Step 2: Set Priority and Change Frequency
For each URL, set the Priority (1.0 = highest, 0.1 = lowest). Use 1.0 for your homepage, 0.8 for main section pages, 0.6 for individual posts/products, and 0.4 for secondary pages. The Change Frequency hints to Google how often to recrawl (daily for news, weekly for blog posts, monthly for static pages, yearly for evergreen content). The Last Modified date helps Google understand when content was updated.
Step 3: Download and Upload Your Sitemap
Click Download to save as sitemap.xml and upload it to your website's root directory so it's accessible at https://yourdomain.com/sitemap.xml. Also add a reference in your robots.txt: Sitemap: https://yourdomain.com/sitemap.xml.
Step 4: Submit to Google Search Console
Log into Google Search Console, go to Sitemaps in the left sidebar, enter your sitemap URL, and click Submit. Google will process the sitemap and start crawling your listed URLs. You can check the Sitemaps report to see how many URLs were submitted vs. indexed, and identify any coverage errors.
FAQ
Is this sitemap XML generator free?
Yes, this sitemap XML generator is completely free with no usage limits. Add unlimited URLs, export the sitemap.xml file, and use it in any project. No account or payment required. Everything runs in your browser.
What is an XML sitemap and why do I need one?
An XML sitemap is a file that lists all the important URLs on your website, helping search engines discover and crawl your pages more efficiently. It's especially important for large sites, new sites with few backlinks, or sites with pages that aren't well-linked internally. Google recommends submitting your sitemap via Google Search Console.

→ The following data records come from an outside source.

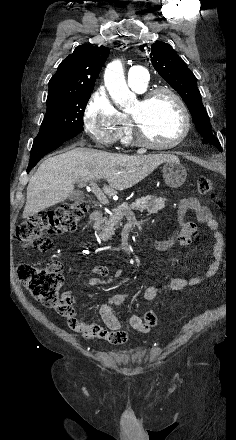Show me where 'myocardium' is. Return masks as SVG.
Wrapping results in <instances>:
<instances>
[{
	"label": "myocardium",
	"mask_w": 236,
	"mask_h": 440,
	"mask_svg": "<svg viewBox=\"0 0 236 440\" xmlns=\"http://www.w3.org/2000/svg\"><path fill=\"white\" fill-rule=\"evenodd\" d=\"M162 94L169 95L176 102L183 118V129L181 134L178 136V138L170 143H166V144L154 143L150 141L145 135L139 119L136 116L130 114L129 123L134 140L139 146L146 149L166 150V149L174 148L179 144H181L187 138L191 129V118H190L189 110L185 102L181 98V96L173 89L161 86L145 91L142 93L139 102L141 105H146L152 99Z\"/></svg>",
	"instance_id": "f54148a6"
}]
</instances>
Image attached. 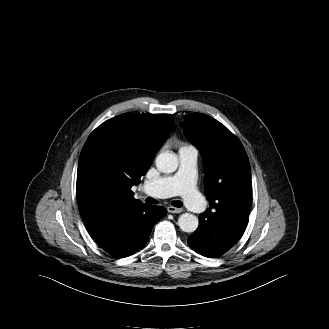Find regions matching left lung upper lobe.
I'll use <instances>...</instances> for the list:
<instances>
[{"instance_id": "left-lung-upper-lobe-1", "label": "left lung upper lobe", "mask_w": 329, "mask_h": 329, "mask_svg": "<svg viewBox=\"0 0 329 329\" xmlns=\"http://www.w3.org/2000/svg\"><path fill=\"white\" fill-rule=\"evenodd\" d=\"M180 126L204 158V186L210 208L201 214L210 223L237 217L249 208L251 171L239 139L216 119L201 113L188 115Z\"/></svg>"}]
</instances>
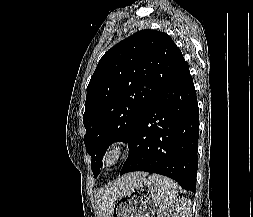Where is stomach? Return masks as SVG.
<instances>
[{
    "instance_id": "stomach-1",
    "label": "stomach",
    "mask_w": 253,
    "mask_h": 217,
    "mask_svg": "<svg viewBox=\"0 0 253 217\" xmlns=\"http://www.w3.org/2000/svg\"><path fill=\"white\" fill-rule=\"evenodd\" d=\"M157 204L155 185L142 177L114 202L110 217H153Z\"/></svg>"
}]
</instances>
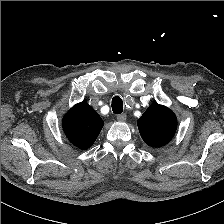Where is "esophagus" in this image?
Returning <instances> with one entry per match:
<instances>
[{"label":"esophagus","mask_w":224,"mask_h":224,"mask_svg":"<svg viewBox=\"0 0 224 224\" xmlns=\"http://www.w3.org/2000/svg\"><path fill=\"white\" fill-rule=\"evenodd\" d=\"M127 119V115L125 113L117 115V120L120 122H124Z\"/></svg>","instance_id":"1"}]
</instances>
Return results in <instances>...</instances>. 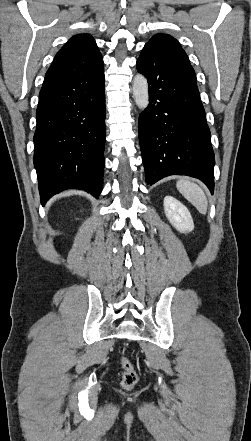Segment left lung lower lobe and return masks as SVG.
Returning a JSON list of instances; mask_svg holds the SVG:
<instances>
[{"mask_svg":"<svg viewBox=\"0 0 251 441\" xmlns=\"http://www.w3.org/2000/svg\"><path fill=\"white\" fill-rule=\"evenodd\" d=\"M137 70L149 83L150 103L139 117V141L150 185L169 175H187L214 191V152L188 59L144 47Z\"/></svg>","mask_w":251,"mask_h":441,"instance_id":"left-lung-lower-lobe-1","label":"left lung lower lobe"}]
</instances>
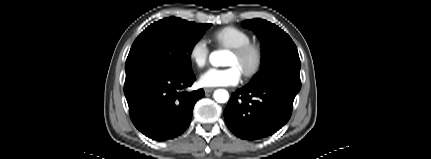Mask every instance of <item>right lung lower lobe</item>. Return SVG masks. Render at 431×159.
<instances>
[{
	"instance_id": "obj_1",
	"label": "right lung lower lobe",
	"mask_w": 431,
	"mask_h": 159,
	"mask_svg": "<svg viewBox=\"0 0 431 159\" xmlns=\"http://www.w3.org/2000/svg\"><path fill=\"white\" fill-rule=\"evenodd\" d=\"M184 74L152 65L126 74L124 94L135 127L147 137L165 141L181 135L189 126L195 103L203 89L182 91L195 81Z\"/></svg>"
}]
</instances>
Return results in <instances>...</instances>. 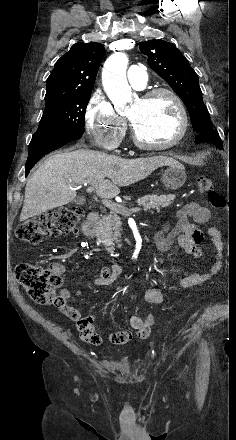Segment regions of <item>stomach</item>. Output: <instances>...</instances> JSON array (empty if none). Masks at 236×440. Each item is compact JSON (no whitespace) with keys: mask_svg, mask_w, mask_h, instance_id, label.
I'll return each instance as SVG.
<instances>
[{"mask_svg":"<svg viewBox=\"0 0 236 440\" xmlns=\"http://www.w3.org/2000/svg\"><path fill=\"white\" fill-rule=\"evenodd\" d=\"M161 181L163 185L172 190L179 189L186 181L185 168L177 161L166 165Z\"/></svg>","mask_w":236,"mask_h":440,"instance_id":"0dacf381","label":"stomach"}]
</instances>
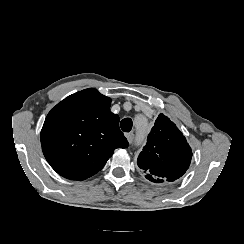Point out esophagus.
Listing matches in <instances>:
<instances>
[{
    "label": "esophagus",
    "mask_w": 244,
    "mask_h": 244,
    "mask_svg": "<svg viewBox=\"0 0 244 244\" xmlns=\"http://www.w3.org/2000/svg\"><path fill=\"white\" fill-rule=\"evenodd\" d=\"M126 137H127V139H128V141H129L130 144H132V143L134 142L135 135H134L133 132L128 133V134L126 135Z\"/></svg>",
    "instance_id": "esophagus-1"
}]
</instances>
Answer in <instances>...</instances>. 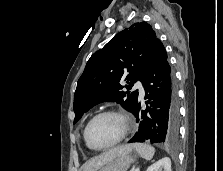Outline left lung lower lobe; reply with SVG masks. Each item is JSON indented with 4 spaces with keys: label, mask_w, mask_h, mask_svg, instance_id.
Instances as JSON below:
<instances>
[{
    "label": "left lung lower lobe",
    "mask_w": 223,
    "mask_h": 171,
    "mask_svg": "<svg viewBox=\"0 0 223 171\" xmlns=\"http://www.w3.org/2000/svg\"><path fill=\"white\" fill-rule=\"evenodd\" d=\"M146 109L137 102L133 114L138 131L129 141L174 144L179 133V104L174 73L161 41L156 44L141 80Z\"/></svg>",
    "instance_id": "1"
}]
</instances>
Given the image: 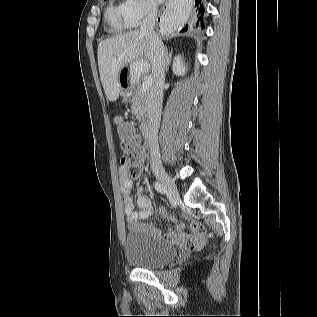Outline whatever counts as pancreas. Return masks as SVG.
<instances>
[{
  "label": "pancreas",
  "instance_id": "cf45deb5",
  "mask_svg": "<svg viewBox=\"0 0 317 317\" xmlns=\"http://www.w3.org/2000/svg\"><path fill=\"white\" fill-rule=\"evenodd\" d=\"M141 74V72H140ZM140 76V75H134ZM129 95L132 97L131 110L132 113L136 116L138 120H144L146 113V93H144L140 87L132 86L129 92Z\"/></svg>",
  "mask_w": 317,
  "mask_h": 317
}]
</instances>
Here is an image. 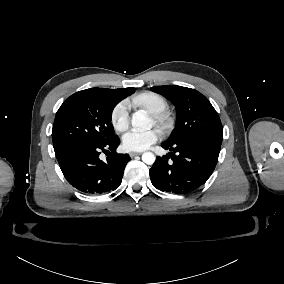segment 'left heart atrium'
Here are the masks:
<instances>
[{"mask_svg":"<svg viewBox=\"0 0 284 284\" xmlns=\"http://www.w3.org/2000/svg\"><path fill=\"white\" fill-rule=\"evenodd\" d=\"M160 138L156 130H141L131 128L122 136V146L126 150H144Z\"/></svg>","mask_w":284,"mask_h":284,"instance_id":"obj_1","label":"left heart atrium"}]
</instances>
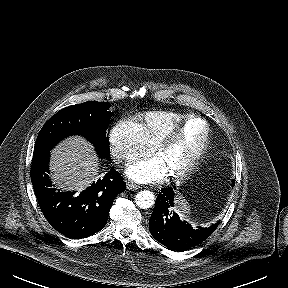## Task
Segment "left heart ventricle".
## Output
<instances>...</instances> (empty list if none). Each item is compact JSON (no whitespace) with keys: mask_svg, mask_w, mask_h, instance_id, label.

What do priority and change frequency mean in a sitemap?
Priority (0.0 to 1.0) indicates the relative importance of a URL compared to other URLs on your site — use 1.0 for your homepage, 0.8 for main category pages, and 0.6 for individual posts. Change frequency is a hint to crawlers about how often the page changes (daily, weekly, monthly). Both are advisory signals, not commands — Google uses its own crawling frequency based on actual content changes.
How large can my sitemap be?
The XML Sitemap protocol allows up to 50,000 URLs and 50MB per sitemap file. For larger sites, use a sitemap index file that points to multiple individual sitemaps. This generator supports up to 50,000 URLs — for sites above that limit, split into multiple sitemaps and create a sitemap index.
Should I include every page in my sitemap?
No — include only canonical, indexable pages. Exclude: duplicate pages (include only the canonical), paginated pages beyond page 1 or 2, tag/category pages with thin content, login/checkout/cart pages, pages with noindex robots directives, and URL parameters or filtered variations. A clean sitemap of high-value pages is better than a bloated one.
How do I submit my sitemap to Google?
After generating and uploading your sitemap.xml to your website root (https://example.com/sitemap.xml), go to Google Search Console > Sitemaps and submit your sitemap URL. Also add a reference in your robots.txt: Sitemap: https://example.com/sitemap.xml. Google will then crawl and process the sitemap periodically.
What is the lastmod field in a sitemap?
The lastmod (last modified) field tells search engines when a page was last meaningfully updated. Use an accurate date — incorrect or inflated lastmod dates can reduce Google's trust in your sitemap data. Update lastmod when you make significant content changes, not for minor edits like fixing typos.